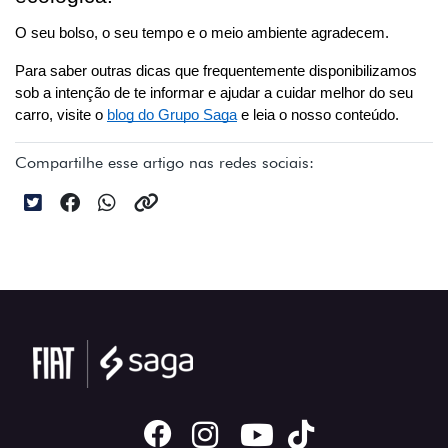
O seu bolso, o seu tempo e o meio ambiente agradecem. 
Para saber outras dicas que frequentemente disponibilizamos 
sob a intenção de te informar e ajudar a cuidar melhor do seu 
carro, visite o 
blog do Grupo Saga
 e leia o nosso conteúdo.
Compartilhe esse artigo nas redes sociais:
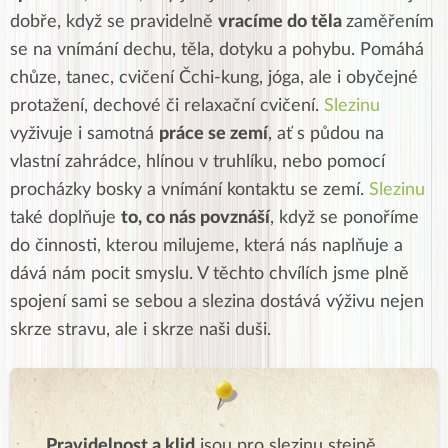
dobře, když se pravidelně
vracíme do těla
zaměřením
se na vnímání dechu, těla, dotyku a pohybu. Pomáhá
chůze, tanec, cvičení Čchi-kung, jóga, ale i obyčejné
protažení, dechové či relaxační cvičení.
Slezinu
vyživuje i samotná
práce se zemí
, ať s půdou na
vlastní zahrádce, hlínou v truhlíku, nebo pomocí
procházky bosky a vnímání kontaktu se zemí.
Slezinu
také doplňuje
to, co nás povznáší
,
když se ponoříme
do činnosti, kterou milujeme, která nás naplňuje a
dává nám pocit smyslu. V těchto chvílích jsme plně
spojení sami se sebou a slezina dostává výživu nejen
skrze stravu, ale i skrze naši duši.
Pravidelnost a klid
jsou pro slezinu stejně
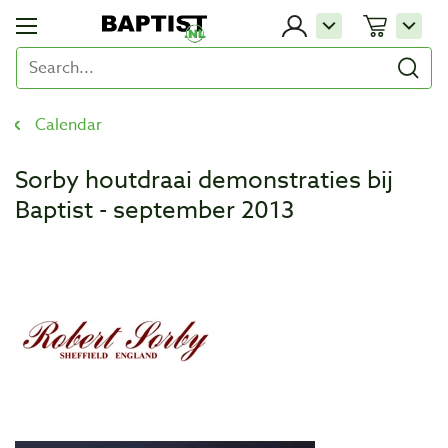
Calendar
Sorby houtdraai demonstraties bij
Baptist - september 2013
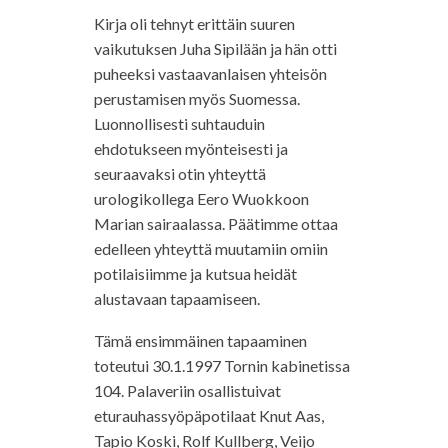
Kirja oli tehnyt erittäin suuren
vaikutuksen Juha Sipilään ja hän otti
puheeksi vastaavanlaisen yhteisön
perustamisen myös Suomessa.
Luonnollisesti suhtauduin
ehdotukseen myönteisesti ja
seuraavaksi otin yhteyttä
urologikollega Eero Wuokkoon
Marian sairaalassa. Päätimme ottaa
edelleen yhteyttä muutamiin omiin
potilaisiimme ja kutsua heidät
alustavaan tapaamiseen.
Tämä ensimmäinen tapaaminen
toteutui 30.1.1997 Tornin kabinetissa
104. Palaveriin osallistuivat
eturauhassyöpäpotilaat Knut Aas,
Tapio Koski, Rolf Kullberg, Veijo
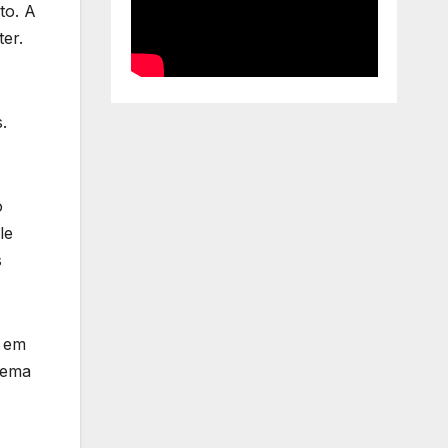
to. A
er.
.
o
le
s
s em
nema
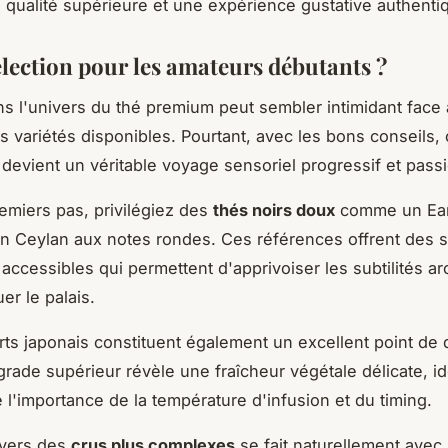
e qualité supérieure et une expérience gustative authenti
élection pour les amateurs débutants ?
s l'univers du thé premium peut sembler intimidant face 
s variétés disponibles. Pourtant, avec les bons conseils, 
devient un véritable voyage sensoriel progressif et pass
emiers pas, privilégiez des
thés noirs doux
comme un Ear
un Ceylan aux notes rondes. Ces références offrent des 
 accessibles qui permettent d'apprivoiser les subtilités a
er le palais.
rts japonais constituent également un excellent point de 
rade supérieur révèle une fraîcheur végétale délicate, i
l'importance de la température d'infusion et du timing.
 vers des
crus plus complexes
se fait naturellement avec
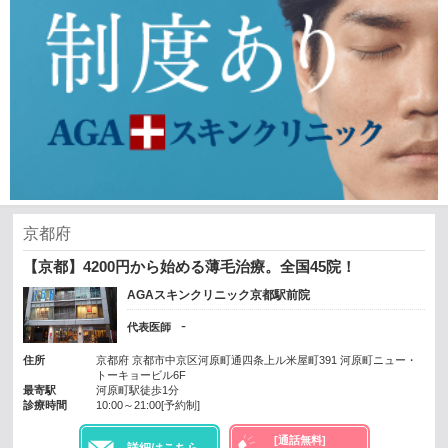
京都府
【京都】4200円から始める薄毛治療。全国45院！
AGAスキンクリニック京都駅前院
-
代表医師
住所
京都府 京都市中京区河原町通四条上ル米屋町391 河原町ニュー・
トーキョービル6F
最寄駅
河原町駅徒歩1分
診療時間
10:00～21:00[予約制]
[通話無料]
詳細はこちら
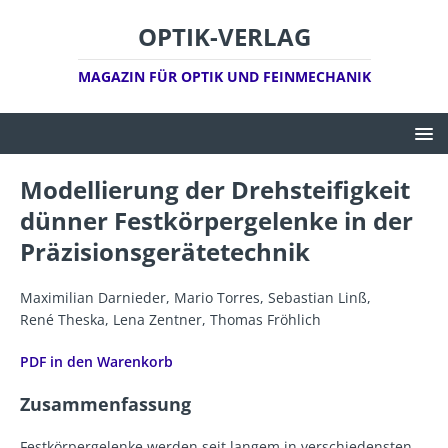
OPTIK-VERLAG
MAGAZIN FÜR OPTIK UND FEINMECHANIK
Modellierung der Drehsteifigkeit
dünner Festkörpergelenke in der
Präzisionsgerätetechnik
Maximilian Darnieder, Mario Torres, Sebastian Linß,
René Theska, Lena Zentner, Thomas Fröhlich
PDF in den Warenkorb
Zusammenfassung
Festkörpergelenke werden seit langem in verschiedensten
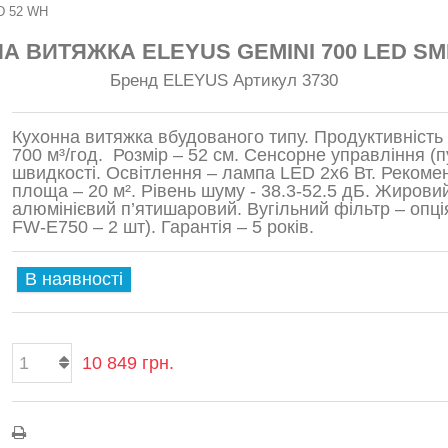
MD 52 WH
А ВИТЯЖКА ELEYUS GEMINI 700 LED SM
Бренд
ELEYUS
Артикул
3730
Кухонна витяжка вбудованого типу. Продуктивність 
700 м³/год. Розмір – 52 см. Сенсорне управління (п
швидкості. Освітлення – лампа LED 2x6 Вт. Реком
площа – 20 м². Рівень шуму - 38.3-52.5 дБ. Жирови
алюмінієвий п’ятишаровий. Вугільний фільтр – опц
FW-Е750 – 2 шт). Гарантія – 5 років.
В наявності
10 849 грн.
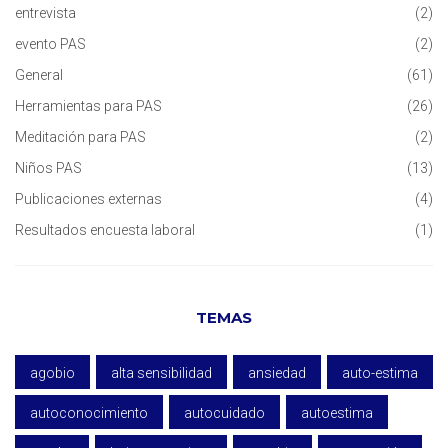
entrevista
(2)
evento PAS
(2)
General
(61)
Herramientas para PAS
(26)
Meditación para PAS
(2)
Niños PAS
(13)
Publicaciones externas
(4)
Resultados encuesta laboral
(1)
TEMAS
agobio
alta sensibilidad
ansiedad
auto-estima
autoconocimiento
autocuidado
autoestima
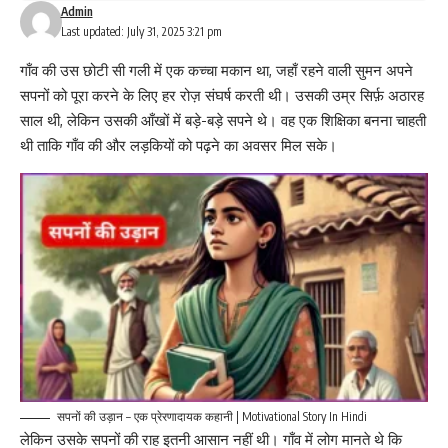
Admin
Last updated: July 31, 2025 3:21 pm
गाँव की उस छोटी सी गली में एक कच्चा मकान था, जहाँ रहने वाली सुमन अपने
सपनों को पूरा करने के लिए हर रोज़ संघर्ष करती थी। उसकी उम्र सिर्फ़ अठारह
साल थी, लेकिन उसकी आँखों में बड़े-बड़े सपने थे। वह एक शिक्षिका बनना चाहती
थी ताकि गाँव की और लड़कियों को पढ़ने का अवसर मिल सके।
सपनों की उड़ान – एक प्रेरणादायक कहानी | Motivational Story In Hindi
लेकिन उसके सपनों की राह इतनी आसान नहीं थी। गाँव में लोग मानते थे कि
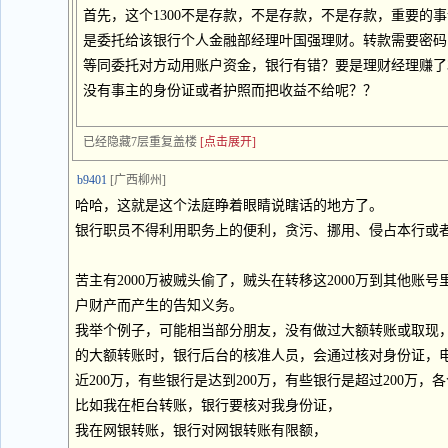
首先，这个1300不是存款，不是存款，不是存款，重要的事
是委托给该银行个人金融部经理叶国强理财。转款需要密码
等同委托对方动用账户资金，银行有错？要是理财经理赚了3
没有事主的身份证或者护照而把收益不给呢？？
已经隐藏7层重复盖楼
[点击展开]
b9401
[广西柳州]
哈哈，这就是这个法庭睁着眼睛说瞎话的地方了。
银行职员不得利用职务上的便利，贪污、挪用、侵占本行或
苦主有2000万被贼头偷了，贼头在转移这2000万到其他账
户财产而产生的告知义务。
我举个例子，可能相当部分朋友，没有做过大额转账或取现
的大额转账时，银行后台的核准人员，会通过核对身份证，
近200万，有些银行是达到200万，有些银行是超过200万，
比如我在柜台转账，银行要核对我身份证，
我在网银转账，银行对网银转账有限额，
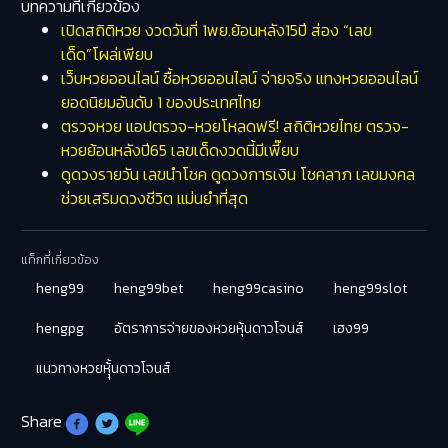
บทความที่เกี่ยวข้อง
เปิดสถิติหวย งวดวันที่ 1พย.ย้อนหลัง15ปี ส่อง “เลข
เด็ด”โผล่เพียบ
เว็บหวยออนไลน์ ซื้อหวยออนไลน์ จ่ายจริง แทงหวยออนไลน์
ยอดนิยมอันดับ 1 ของประเทศไทย
ตรวจหวย แอปตรวจ-หวยโหลดฟรี! สถิติหวยไทย ตรวจ-
หวยย้อนหลังปี65 เลขเด็ดงวดนี้มีเพี๊ยบ
ดูดวงรายวัน เลขนำโชค ดูดวงการเงิน โชคลาภ เลขมงคล
ช่วยเสริมดวงชีวิต แม่นยำที่สุด
แท็กที่เกี่ยวข้อง
heng99
heng99bet
heng99casino
heng99slot
hengpg
อัตราการจ่ายของหวยหุ้นดาวโจนส์
เฮง99
แนวทางหวยหุุ้้นดาวโจนส์
Share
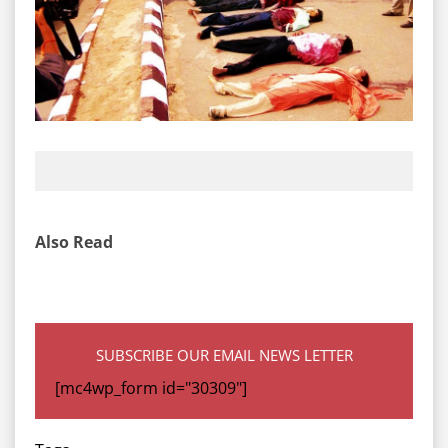
Also Read
SUBSCRIBE OUR EMAIL NEWS LETTER
[mc4wp_form id="30309"]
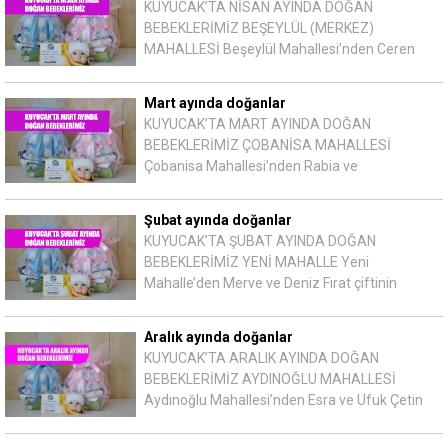
KUYUCAK’TA NİSAN AYINDA DOĞAN
BEBEKLERİMİZ BEŞEYLÜL (MERKEZ)
MAHALLESİ Beşeylül Mahallesi’nden Ceren
Mart ayında doğanlar
KUYUCAK’TA MART AYINDA DOĞAN
BEBEKLERİMİZ ÇOBANİSA MAHALLESİ
Çobanisa Mahallesi’nden Rabia ve
Şubat ayında doğanlar
KUYUCAK’TA ŞUBAT AYINDA DOĞAN
BEBEKLERİMİZ YENİ MAHALLE Yeni
Mahalle’den Merve ve Deniz Fırat çiftinin
Aralık ayında doğanlar
KUYUCAK’TA ARALIK AYINDA DOĞAN
BEBEKLERİMİZ AYDINOĞLU MAHALLESİ
Aydınoğlu Mahallesi’nden Esra ve Ufuk Çetin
──────
**WORK ORDER**
When you set down the material above, keep every word exact and include no pictures.

**RESPONSE**
O seu bolso, o seu tempo e o meio ambiente agradecem. 
Para saber outras dicas que frequentemente disponibilizamos 
sob a intenção de te informar e ajudar a cuidar melhor do seu 
carro, visite o 
blog do Grupo Saga
 e leia o nosso conteúdo.
Compartilhe esse artigo nas redes sociais:
dobře, když se pravidelně
vracíme do těla
zaměřením
se na vnímání dechu, těla, dotyku a pohybu. Pomáhá
chůze, tanec, cvičení Čchi-kung, jóga, ale i obyčejné
protažení, dechové či relaxační cvičení.
Slezinu
vyživuje i samotná
práce se zemí
, ať s půdou na
vlastní zahrádce, hlínou v truhlíku, nebo pomocí
procházky bosky a vnímání kontaktu se zemí.
Slezinu
také doplňuje
to, co nás povznáší
,
když se ponoříme
do činnosti, kterou milujeme, která nás naplňuje a
dává nám pocit smyslu. V těchto chvílích jsme plně
spojení sami se sebou a slezina dostává výživu nejen
skrze stravu, ale i skrze naši duši.
Pravidelnost a klid
jsou pro slezinu stejně
Calendar
Sorby houtdraai demonstraties bij
Baptist - september 2013
Kirja oli tehnyt erittäin suuren
vaikutuksen Juha Sipilään ja hän otti
puheeksi vastaavanlaisen yhteisön
perustamisen myös Suomessa.
Luonnollisesti suhtauduin
ehdotukseen myönteisesti ja
seuraavaksi otin yhteyttä
urologikollega Eero Wuokkoon
Marian sairaalassa. Päätimme ottaa
edelleen yhteyttä muutamiin omiin
potilaisiimme ja kutsua heidät
alustavaan tapaamiseen.
Tämä ensimmäinen tapaaminen
toteutui 30.1.1997 Tornin kabinetissa
104. Palaveriin osallistuivat
eturauhassyöpäpotilaat Knut Aas,
Tapio Koski, Rolf Kullberg, Veijo
to. A
er.
.
o
le
s
s em
nema
e qualité supérieure et une expérience gustative authenti
élection pour les amateurs débutants ?
s l'univers du thé premium peut sembler intimidant face 
s variétés disponibles. Pourtant, avec les bons conseils, 
devient un véritable voyage sensoriel progressif et pass
emiers pas, privilégiez des
thés noirs doux
comme un Ear
un Ceylan aux notes rondes. Ces références offrent des 
 accessibles qui permettent d'apprivoiser les subtilités a
er le palais.
rts japonais constituent également un excellent point de 
rade supérieur révèle une fraîcheur végétale délicate, i
l'importance de la température d'infusion et du timing.
 vers des
crus plus complexes
se fait naturellement avec
京都府
【京都】4200円から始める薄毛治療。全国45院！
AGAスキンクリニック京都駅前院
-
代表医師
住所
京都府 京都市中京区河原町通四条上ル米屋町391 河原町ニュー・
トーキョービル6F
最寄駅
河原町駅徒歩1分
診療時間
10:00～21:00[予約制]
[通話無料]
詳細はこちら
OPTIK-VERLAG
MAGAZIN FÜR OPTIK UND FEINMECHANIK
Modellierung der Drehsteifigkeit
dünner Festkörpergelenke in der
Präzisionsgerätetechnik
Maximilian Darnieder, Mario Torres, Sebastian Linß,
René Theska, Lena Zentner, Thomas Fröhlich
PDF in den Warenkorb
Zusammenfassung
Festkörpergelenke werden seit langem in verschiedensten
MD 52 WH
А ВИТЯЖКА ELEYUS GEMINI 700 LED SM
Бренд
ELEYUS
Артикул
3730
Кухонна витяжка вбудованого типу. Продуктивність 
700 м³/год. Розмір – 52 см. Сенсорне управління (п
швидкості. Освітлення – лампа LED 2x6 Вт. Реком
площа – 20 м². Рівень шуму - 38.3-52.5 дБ. Жирови
алюмінієвий п’ятишаровий. Вугільний фільтр – опц
FW-Е750 – 2 шт). Гарантія – 5 років.
В наявності
10 849 грн.
entrevista
(2)
evento PAS
(2)
General
(61)
Herramientas para PAS
(26)
Meditación para PAS
(2)
Niños PAS
(13)
Publicaciones externas
(4)
Resultados encuesta laboral
(1)
TEMAS
agobio
alta sensibilidad
ansiedad
auto-estima
autoconocimiento
autocuidado
autoestima
Admin
Last updated: July 31, 2025 3:21 pm
गाँव की उस छोटी सी गली में एक कच्चा मकान था, जहाँ रहने वाली सुमन अपने
सपनों को पूरा करने के लिए हर रोज़ संघर्ष करती थी। उसकी उम्र सिर्फ़ अठारह
साल थी, लेकिन उसकी आँखों में बड़े-बड़े सपने थे। वह एक शिक्षिका बनना चाहती
थी ताकि गाँव की और लड़कियों को पढ़ने का अवसर मिल सके।
सपनों की उड़ान – एक प्रेरणादायक कहानी | Motivational Story In Hindi
लेकिन उसके सपनों की राह इतनी आसान नहीं थी। गाँव में लोग मानते थे कि
首先，这个1300不是存款，不是存款，不是存款，重要的事
是委托给该银行个人金融部经理叶国强理财。转款需要密码
等同委托对方动用账户资金，银行有错？要是理财经理赚了3
没有事主的身份证或者护照而把收益不给呢？？
已经隐藏7层重复盖楼
[点击展开]
b9401
[广西柳州]
哈哈，这就是这个法庭睁着眼睛说瞎话的地方了。
银行职员不得利用职务上的便利，贪污、挪用、侵占本行或
苦主有2000万被贼头偷了，贼头在转移这2000万到其他账
户财产而产生的告知义务。
我举个例子，可能相当部分朋友，没有做过大额转账或取现
的大额转账时，银行后台的核准人员，会通过核对身份证，
近200万，有些银行是达到200万，有些银行是超过200万，
比如我在柜台转账，银行要核对我身份证，
我在网银转账，银行对网银转账有限额，
บทความที่เกี่ยวข้อง
เปิดสถิติหวย งวดวันที่ 1พย.ย้อนหลัง15ปี ส่อง “เลข
เด็ด”โผล่เพียบ
เว็บหวยออนไลน์ ซื้อหวยออนไลน์ จ่ายจริง แทงหวยออนไลน์
ยอดนิยมอันดับ 1 ของประเทศไทย
ตรวจหวย แอปตรวจ-หวยโหลดฟรี! สถิติหวยไทย ตรวจ-
หวยย้อนหลังปี65 เลขเด็ดงวดนี้มีเพี๊ยบ
ดูดวงรายวัน เลขนำโชค ดูดวงการเงิน โชคลาภ เลขมงคล
ช่วยเสริมดวงชีวิต แม่นยำที่สุด
แท็กที่เกี่ยวข้อง
heng99
heng99bet
heng99casino
heng99slot
hengpg
อัตราการจ่ายของหวยหุ้นดาวโจนส์
เฮง99
แนวทางหวยหุุ้้นดาวโจนส์
Share
Also Read
SUBSCRIBE OUR EMAIL NEWS LETTER
[mc4wp_form id="30309"]
KUYUCAK’TA NİSAN AYINDA DOĞAN
BEBEKLERİMİZ BEŞEYLÜL (MERKEZ)
MAHALLESİ Beşeylül Mahallesi’nden Ceren
Mart ayında doğanlar
KUYUCAK’TA MART AYINDA DOĞAN
BEBEKLERİMİZ ÇOBANİSA MAHALLESİ
Çobanisa Mahallesi’nden Rabia ve
Şubat ayında doğanlar
KUYUCAK’TA ŞUBAT AYINDA DOĞAN
BEBEKLERİMİZ YENİ MAHALLE Yeni
Mahalle’den Merve ve Deniz Fırat çiftinin
Aralık ayında doğanlar
KUYUCAK’TA ARALIK AYINDA DOĞAN
BEBEKLERİMİZ AYDINOĞLU MAHALLESİ
Aydınoğlu Mahallesi’nden Esra ve Ufuk Çetin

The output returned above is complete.